That is good news about the quota, but I don't see a way to not send these short of storing state for each alert.

@SuperQ Can you chime in here?

@kadaan
Copy link
Author

kadaan commented Jan 3, 2025

@jcs Pending feedback from Prometheus developers, what is your feeling of this feature moving forward if keeping state is not permitted?

@kadaan
Copy link
Author

kadaan commented Jan 3, 2025

At least in the configs that I have seen, it is common that the priority is a template. One example is having a template which sets the priority to 2 if the alert is firing and the severity label is critical, 1 if it is firing and severity is not critical, and 0 otherwise. There are "hacky" ways that we could reduce the number of calls to cancel_by_tag (ie. check if 2 is in the template).

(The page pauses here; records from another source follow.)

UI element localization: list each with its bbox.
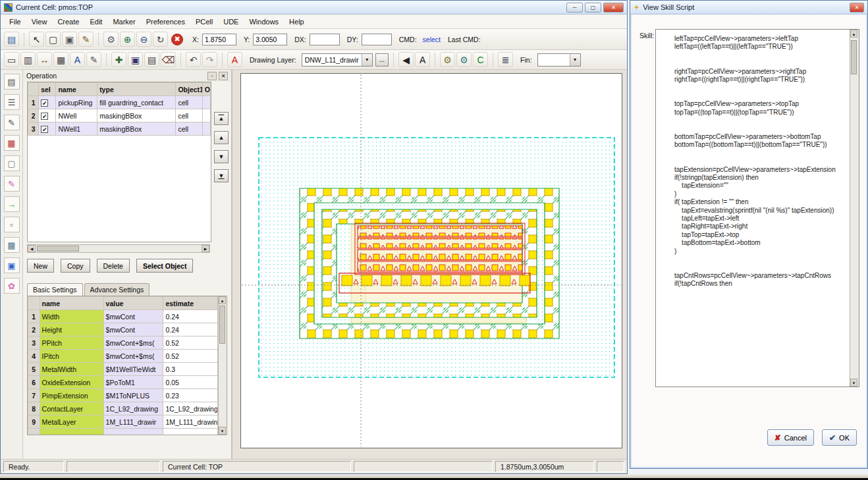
- param-value[interactable]: 1C_L92_drawing: [103, 402, 163, 415]
- menu-pcell[interactable]: PCell: [190, 16, 218, 28]
- param-value[interactable]: $M1WellTieWidt: [103, 363, 163, 376]
- scroll-right-icon[interactable]: ▶: [202, 245, 209, 252]
- param-value[interactable]: [103, 429, 163, 436]
- close-button[interactable]: ✕: [603, 3, 624, 13]
- param-value[interactable]: 1M_L111_drawir: [103, 415, 163, 429]
- copy-button[interactable]: Copy: [61, 259, 90, 273]
- ok-button[interactable]: ✔ OK: [822, 429, 857, 446]
- param-value[interactable]: $mwCont+$ms(: [103, 350, 163, 363]
- box-icon[interactable]: ▢: [4, 155, 20, 171]
- display-icon[interactable]: ▣: [4, 257, 20, 273]
- menu-file[interactable]: File: [4, 16, 26, 28]
- parameter-row[interactable]: 4IPitch$mwCont+$ms(0.52: [28, 350, 218, 363]
- code-scroll-down-icon[interactable]: ▼: [850, 379, 857, 387]
- main-titlebar[interactable]: Current Cell: pmos:TOP ─ ▢ ✕: [1, 1, 627, 14]
- row-checkbox[interactable]: ✔: [41, 99, 48, 107]
- row-checkbox[interactable]: ✔: [41, 113, 48, 120]
- zoom-out-icon[interactable]: ⊖: [136, 32, 151, 47]
- dot-icon[interactable]: ▫: [4, 217, 20, 232]
- cursor-icon[interactable]: ↖: [29, 32, 44, 47]
- marker-icon[interactable]: A: [227, 52, 242, 67]
- vscroll-thumb[interactable]: [219, 306, 225, 344]
- ruler-icon[interactable]: ↔: [37, 52, 52, 67]
- parameter-row[interactable]: 1Width$mwCont0.24: [28, 310, 218, 323]
- list-icon[interactable]: ☰: [4, 94, 20, 110]
- parameter-row[interactable]: [28, 429, 218, 436]
- instance-icon[interactable]: ⚙: [103, 32, 119, 47]
- drawing-layer-combo[interactable]: DNW_L11_drawir ▾: [302, 53, 373, 67]
- save-layout-icon[interactable]: ▥: [20, 52, 36, 67]
- draw-icon[interactable]: ✎: [4, 176, 20, 192]
- scroll-up-icon[interactable]: ▲: [219, 296, 226, 304]
- parameter-row[interactable]: 5MetalWidth$M1WellTieWidt0.3: [28, 363, 218, 376]
- edit-cell-icon[interactable]: ✎: [4, 115, 20, 130]
- fin-combo[interactable]: ▾: [537, 53, 581, 67]
- check-icon[interactable]: C: [473, 52, 488, 67]
- copy-icon[interactable]: ▦: [53, 52, 68, 67]
- stretch-icon[interactable]: ▣: [62, 32, 77, 47]
- report-icon[interactable]: ≣: [498, 52, 513, 67]
- param-value[interactable]: $mwCont: [103, 323, 163, 336]
- menu-marker[interactable]: Marker: [107, 16, 140, 28]
- parameter-row[interactable]: 7PimpExtension$M1ToNPLUS0.23: [28, 389, 218, 402]
- layers-icon[interactable]: ▦: [4, 135, 20, 151]
- layer-browse-button[interactable]: ...: [375, 53, 389, 67]
- x-input[interactable]: [202, 34, 236, 45]
- parameter-row[interactable]: 9MetalLayer1M_L111_drawir1M_L111_drawin: [28, 415, 218, 429]
- select-object-button[interactable]: Select Object: [136, 259, 194, 273]
- scroll-left-icon[interactable]: ◀: [28, 245, 36, 252]
- minimize-button[interactable]: ─: [566, 3, 583, 13]
- move-top-button[interactable]: ▲: [214, 112, 229, 125]
- undo-icon[interactable]: ↶: [186, 52, 201, 67]
- tools-icon[interactable]: ⚙: [456, 52, 472, 67]
- param-value[interactable]: $mwCont+$ms(: [103, 336, 163, 350]
- dx-input[interactable]: [310, 34, 340, 45]
- save-icon[interactable]: ▤: [4, 32, 19, 47]
- zoom-in-icon[interactable]: ⊕: [120, 32, 135, 47]
- menu-edit[interactable]: Edit: [84, 16, 107, 28]
- hscroll-thumb[interactable]: [37, 246, 79, 252]
- move-icon[interactable]: ✚: [111, 52, 126, 67]
- palette-icon[interactable]: ✿: [4, 278, 20, 294]
- move-bottom-button[interactable]: ▼: [214, 169, 229, 182]
- abort-icon[interactable]: ✖: [171, 34, 183, 45]
- cancel-button[interactable]: ✘ Cancel: [767, 429, 814, 446]
- parameter-row[interactable]: 6OxideExtension$PoToM10.05: [28, 376, 218, 389]
- text-style-icon[interactable]: A: [415, 52, 430, 67]
- maximize-button[interactable]: ▢: [585, 3, 601, 13]
- menu-help[interactable]: Help: [284, 16, 310, 28]
- parameter-row[interactable]: 8ContactLayer1C_L92_drawing1C_L92_drawin…: [28, 402, 218, 415]
- drawing-layer-dropdown-icon[interactable]: ▾: [362, 54, 372, 66]
- code-vscrollbar[interactable]: ▲ ▼: [850, 30, 859, 387]
- run-icon[interactable]: →: [4, 196, 20, 212]
- tab-basic-settings[interactable]: Basic Settings: [27, 283, 83, 296]
- new-button[interactable]: New: [27, 259, 54, 273]
- redraw-icon[interactable]: ↻: [153, 32, 168, 47]
- edit-icon[interactable]: ✎: [78, 32, 94, 47]
- menu-create[interactable]: Create: [52, 16, 84, 28]
- select-region-icon[interactable]: ▢: [45, 32, 61, 47]
- fit-view-icon[interactable]: ▣: [128, 52, 143, 67]
- dialog-close-button[interactable]: ✕: [850, 3, 864, 13]
- library-icon[interactable]: ▤: [4, 74, 20, 90]
- operation-row[interactable]: 3✔NWell1maskingBBoxcell: [28, 122, 211, 136]
- close-panel-button[interactable]: ✕: [219, 72, 228, 80]
- param-value[interactable]: $mwCont: [103, 310, 163, 323]
- y-input[interactable]: [253, 34, 287, 45]
- scroll-down-icon[interactable]: ▼: [219, 427, 226, 435]
- dy-input[interactable]: [362, 34, 392, 45]
- parameter-row[interactable]: 3PPitch$mwCont+$ms(0.52: [28, 336, 218, 350]
- parameter-row[interactable]: 2Height$mwCont0.24: [28, 323, 218, 336]
- redo-icon[interactable]: ↷: [202, 52, 217, 67]
- prev-view-icon[interactable]: ◀: [398, 52, 414, 67]
- options-icon[interactable]: ⚙: [440, 52, 455, 67]
- param-value[interactable]: $PoToM1: [103, 376, 163, 389]
- open-layout-icon[interactable]: ▭: [4, 52, 19, 67]
- erase-icon[interactable]: ⌫: [161, 52, 176, 67]
- operation-row[interactable]: 2✔NWellmaskingBBoxcell: [28, 109, 211, 122]
- delete-button[interactable]: Delete: [97, 259, 130, 273]
- code-vscroll-thumb[interactable]: [851, 40, 857, 74]
- menu-windows[interactable]: Windows: [244, 16, 284, 28]
- menu-ude[interactable]: UDE: [218, 16, 244, 28]
- code-scroll-up-icon[interactable]: ▲: [850, 30, 857, 38]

Alternatively we could introduce a config option on the receiver which would enable cancellation support. Users could configure alertmanager to have separate receiver which only handles those alerts which are critical. That receiver could still only include tags on messages with priority 2, but always send the cancel_by_tag message. This would ensure we will not abuse the Pushover API, but does require user's to correctly configure the system. Nothing would prevent them from configuring it so that a cancel_by_tag message is sent for every alert that is resolved.

@grobinson-grafana
Copy link
Contributor

Ugh. I realize one of the issues here is that the priority in the alert is a template. Ideally we would only send the cancellation if the original alerts was emergency priority, but that is basically impossible to know without record keeping, and record keeping seems like it would be undesirable. The other alternative is to always send a cancel_by_tag message on resolution. @jcs Does the cancel_by_tag message count against user's quotas? I would hate to add this feature and effectively reduce their quota by 1/3.

I think I can add some clarification here. Alertmanager does not officially support alert prioritization. Instead, it just has opaque key/value pairs via annotations and labels. As such, there is not way to really determine the priority of an alert, if that's what you would like to do. For example, some users might use a "priority" annotation, but other users might use an annotation with a completely different name. But importantly, Alertmanager does not reserve names for such things.

Priorities are only a feature of some integrations, such as Pushover. However, they are more of an output rather than an input. I.e. "given this set of alerts, what is the priority of this notification?". The nice thing about this is that it lets users use templates to implement their own logic to decide if a notification is a priority or not.

@grobinson-grafana
Copy link
Contributor

That is good news about the quota, but I don't see a way to not send these short of storing state for each alert.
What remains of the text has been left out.